The majority of both the Rohingya and Buddhists are welcoming the UNHCR and NGOs efforts to bring relieve to the displaced and to those whose homes were damaged during the violence.

There is however, also a growing awareness about the role of Bangladesh in the crisis, and a growing ambiguity about the UN and NGOs among both the Rohingya and the Buddhists in Myanmar. Both sides become increasingly aware of the fact that they are being played as pawns in a geopolitic game of “Risk” about Rakhine States oil and gas resources and two pipeline projects.

It is not the first time that Bangladesh is using the Rohingya as pawns to gain control over Myanmar´s Rakhine State. The majority of Rohingya in Rakhine State were displaced from Bangladesh in 1943 before Bangladesh won its independence from Pakistan.

Although there has always been a small number of well-integrated Rohingya in Rakhine state, the main influx of Rohingya into Myanmar came during their displacement from Bangladesh in 1943 when violent social and religious unrest forced them to flee from their homes and villages.

Bangladesh won its independence from Pakistan in 1971 and received its first constitution in 1972. The rapid incline in oil prices during the early 70s OPEC oil embargo and discovery of major oil and gas reserves in Rakhine State made it one of the geopolitical most interesting area in the Greater Mekong Region.

In 1978 the military leader of Bangladesh, General Ziaur Rahman, together with the military intelligence service of Bangladesh, the DGFI, and the United States CIA began radicalizing the Rohingya in Myanmar.

Their plan was to use the displaced Rohingya to establish a national state in Myanmar´s Rakhine State. A weak national state with a Rohingya proxy-government would have allowed Bangladesh to control the rich oil and gas resources.

The United Nations, rather than demanding that the Rohingya could return safely to Bangladesh, began lobbying for the rights of the Rohingya to become citizens of Myanmar. The plan failed, and for several months Myanmar and Bangladesh were fighting and undeclared low-intensity war for control over the border region.

After the USA and Saudi Arabia began financing Osama Bin Laden´s Al Qaeda in Afghanistan during the 80s, Bangladesh began to turn into a hotbed of terrorism and one of the greatest contributors of foreign fighters in Afghanistan. Both the DGFI, Pakistan´s ISI and the CIA facilitated the establishment of the Al Qaeda associated Harkat-ul-Jihad-al-Islam (HuJI) network.

Bangladesh is still one of the greatest contributors of Al Qaeda operatives and fighters. Al Qaeda operatives and mercenaries from Bangladesh were among other involved in missions in the Ache province of Indonesia, Afghanistan, Bosnia, Myanmar, Chechnya, Egypt, India, Kashmir, Tajikistan as well as the recent conflicts in Libya and Syria.

According to intelligence experts and analysts, the violence that erupted in Rakhine State in June and August has been planned and organized through Rohingya camps in Bangladesh. The operations are being supervised by the DGFI and the Rohingya Solidarity Organization (RSO) in Bangladesh.
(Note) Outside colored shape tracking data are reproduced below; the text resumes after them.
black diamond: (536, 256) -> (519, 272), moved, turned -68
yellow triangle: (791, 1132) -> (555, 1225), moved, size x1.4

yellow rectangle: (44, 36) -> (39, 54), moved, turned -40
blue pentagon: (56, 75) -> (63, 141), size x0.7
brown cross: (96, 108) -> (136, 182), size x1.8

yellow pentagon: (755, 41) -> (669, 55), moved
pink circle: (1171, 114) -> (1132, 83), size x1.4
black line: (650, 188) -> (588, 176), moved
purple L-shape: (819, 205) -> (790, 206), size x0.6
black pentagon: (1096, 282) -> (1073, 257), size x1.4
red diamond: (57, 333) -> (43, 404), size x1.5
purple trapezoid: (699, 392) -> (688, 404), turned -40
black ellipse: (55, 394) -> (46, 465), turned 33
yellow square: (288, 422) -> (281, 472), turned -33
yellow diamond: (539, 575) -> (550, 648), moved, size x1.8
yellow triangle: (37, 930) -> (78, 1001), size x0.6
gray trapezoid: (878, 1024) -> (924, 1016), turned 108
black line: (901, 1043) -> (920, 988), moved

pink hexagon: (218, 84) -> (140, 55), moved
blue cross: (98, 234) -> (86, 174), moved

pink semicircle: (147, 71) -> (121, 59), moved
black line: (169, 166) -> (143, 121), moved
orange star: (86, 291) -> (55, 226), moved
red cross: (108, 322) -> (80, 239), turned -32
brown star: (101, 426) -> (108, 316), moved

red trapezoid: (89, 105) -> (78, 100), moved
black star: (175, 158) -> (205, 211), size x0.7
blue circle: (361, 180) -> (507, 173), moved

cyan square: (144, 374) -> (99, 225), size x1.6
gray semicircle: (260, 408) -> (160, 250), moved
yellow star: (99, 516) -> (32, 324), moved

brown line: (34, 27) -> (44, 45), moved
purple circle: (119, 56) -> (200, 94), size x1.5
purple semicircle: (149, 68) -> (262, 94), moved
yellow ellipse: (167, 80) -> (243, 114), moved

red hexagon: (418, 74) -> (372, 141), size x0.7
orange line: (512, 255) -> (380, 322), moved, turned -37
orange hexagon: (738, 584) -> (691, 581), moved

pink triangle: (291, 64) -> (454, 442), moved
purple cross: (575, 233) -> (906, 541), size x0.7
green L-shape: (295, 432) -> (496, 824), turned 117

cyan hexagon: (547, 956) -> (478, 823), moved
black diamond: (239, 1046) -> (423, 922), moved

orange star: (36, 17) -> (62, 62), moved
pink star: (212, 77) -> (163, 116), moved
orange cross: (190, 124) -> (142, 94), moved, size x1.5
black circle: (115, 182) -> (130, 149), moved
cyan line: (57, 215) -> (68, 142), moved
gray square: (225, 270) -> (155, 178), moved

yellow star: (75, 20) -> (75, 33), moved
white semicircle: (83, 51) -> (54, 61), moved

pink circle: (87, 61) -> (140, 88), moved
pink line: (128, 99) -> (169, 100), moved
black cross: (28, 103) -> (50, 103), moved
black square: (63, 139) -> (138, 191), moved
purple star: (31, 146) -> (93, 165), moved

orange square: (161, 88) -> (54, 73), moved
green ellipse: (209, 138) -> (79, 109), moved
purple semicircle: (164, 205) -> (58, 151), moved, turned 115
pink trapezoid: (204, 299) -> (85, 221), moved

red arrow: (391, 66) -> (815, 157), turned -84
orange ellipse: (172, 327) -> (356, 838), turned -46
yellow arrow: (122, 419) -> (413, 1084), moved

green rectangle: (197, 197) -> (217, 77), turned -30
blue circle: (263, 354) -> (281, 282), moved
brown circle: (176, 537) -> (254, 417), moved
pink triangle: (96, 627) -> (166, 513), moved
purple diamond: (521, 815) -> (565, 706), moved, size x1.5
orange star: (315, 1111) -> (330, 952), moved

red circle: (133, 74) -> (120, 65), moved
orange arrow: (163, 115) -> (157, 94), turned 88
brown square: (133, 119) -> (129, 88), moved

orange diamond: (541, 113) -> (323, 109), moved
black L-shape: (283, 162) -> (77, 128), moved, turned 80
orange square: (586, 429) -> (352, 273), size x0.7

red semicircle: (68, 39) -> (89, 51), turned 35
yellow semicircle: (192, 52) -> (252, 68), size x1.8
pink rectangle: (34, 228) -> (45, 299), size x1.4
Since 2010 these camps have experienced a significant influx of Al Qaeda associated extremist Islámic organizations and fighters. Although the UNHCR and other UN agencies have a presence in these camps it has so far failed to take action concerning the abuse of the refugee camps as well as the camps displaced populations.

According to some international lawyers the recruitment and training of Rohingya in the camps could amount to forces use of mercenaries and to sponsoring terrorism.

The ambiguous role of the United Nations in Myanmar is further underpinned by the arrest of two UN employees in July and their sentencing on 27 August for their role in creating and aggravating the violence in Rakhine State.

Although both the Rangoon government and the UN have done theirs to keep the matter quite to avoid a scandal, it is an open secret that both UNHCR and World Food Program (WFP) employees were working for foreign intelligence services, and that they were directly involved in provoking and aggravating the so-called religious clashes between Muslim Rohingya and Buddhists in Rakhine State.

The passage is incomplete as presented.